Industry demands concrete objectives, not just more GPUs
The gigafactory plan could fall short if it becomes just a showpiece policy. A single facility with 100,000 GPUs is impressive, but does not ensure competitiveness. Europe’s advantage might lie elsewhere: automotive, healthcare, robotics, chemical industry, energy, advanced manufacturing, telecommunications, public sector, defense, agribusiness, logistics, and science.
In these sectors, Europe already has companies, data, knowledge, processes, and clients. Often, what’s missing is not just raw computing power but the ability to bring models into production, share data securely, comply with regulations, integrate AI into legacy systems, and measure results. An AI factory useful for Europe should offer more than GPUs: secure environments, deployment tools, inference services, technical support, governance frameworks, SME access, and domain-specific models.

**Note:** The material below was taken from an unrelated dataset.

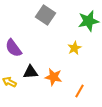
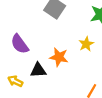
orange star: (53, 77) -> (59, 57), moved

The European Commission is attempting to address part of this via the AI Factories network, designed for startups, industry, and research. But the scale of gigafactories could end up absorbing political attention and private capital if their specific problems and benefits aren’t clearly defined. The risk isn’t spending money on compute, but spending without a clear industrial architecture.
There is also a physical bottleneck: Europe has faced years of data center demand exceeding supply. Power availability, permits, grid connection, land, cooling, and social acceptance all influence deployment. Building gigafactories isn’t just about allocating funds; it requires steady energy, local agreements, fiber networks, qualified operators, and plans aligned with environmental goals and community acceptance.
Sovereignty doesn’t mean copying the US
Europe’s answer should start from a simple idea: sovereignty isn’t about having the same as the US but smaller and slower. It’s about deciding which capabilities are strategic for the continent and funding them coherently.
Building one or several gigafactories makes sense if linked to concrete objectives: scientific models, defense, healthcare, industry, European languages, public administration, security, climate research, or advanced simulation. Reserving some capacity for startups and universities can also be justified. But designing the project as a delayed replica of Stargate risks arriving when the market has already shifted toward distributed inference, business agents, more efficient models, and specialized value chains.
Europe needs computing, but also strong European clients, European cloud providers, alternative chips, open software, proprietary models, technical talent, and regulations that don’t push companies to deploy outside the EU. If a European company finds it easier to train, serve, and sell AI in the US than within the EU, no gigafactory will solve the core issue.
The €20 billion plan can be an opportunity if used to build a lasting industrial base. To do so, Brussels should avoid the temptation of easy symbols. Opening buildings filled with GPUs isn’t enough. It’s necessary to ensure that this capacity is used, accessible, meets real needs, and reduces dependencies rather than disguises or reinforces them.
European AI will not succeed solely through size. Success comes with focus, integration, and a demand-driven policy. Less racing to build the biggest facility and more addressing practical questions: which models are trained, who uses them, what data feeds them, which sectors benefit, which providers participate, and how to ensure public money doesn’t reinforce the dependencies it intends to reduce.
Frequently Asked Questions
What are the AI gigafactories the EU aims to build?
Large computing facilities for training and developing advanced AI models, with over 100,000 AI processors per center and a planned investment of up to €20 billion.
Why are they criticized?
Because it’s unclear who will use all that capacity, whether mass training focus is the best approach, and if Europe will truly reduce its technological dependence if centers rely on chips and software outside of Europe.
What’s the difference between AI Factories and AI Gigafactories?
AI Factories are supercomputing centers aimed at startups, research, and industry. AI Gigafactories are much larger facilities designed for next-gen AI models and far more intensive workloads.
What would be a more effective strategy for Europe?
Combine increased computing capacity with clear sectoral objectives, inference infrastructure, European providers, open software, SME access, data governance, and concrete applications in industry, health, energy, defense, and public administration.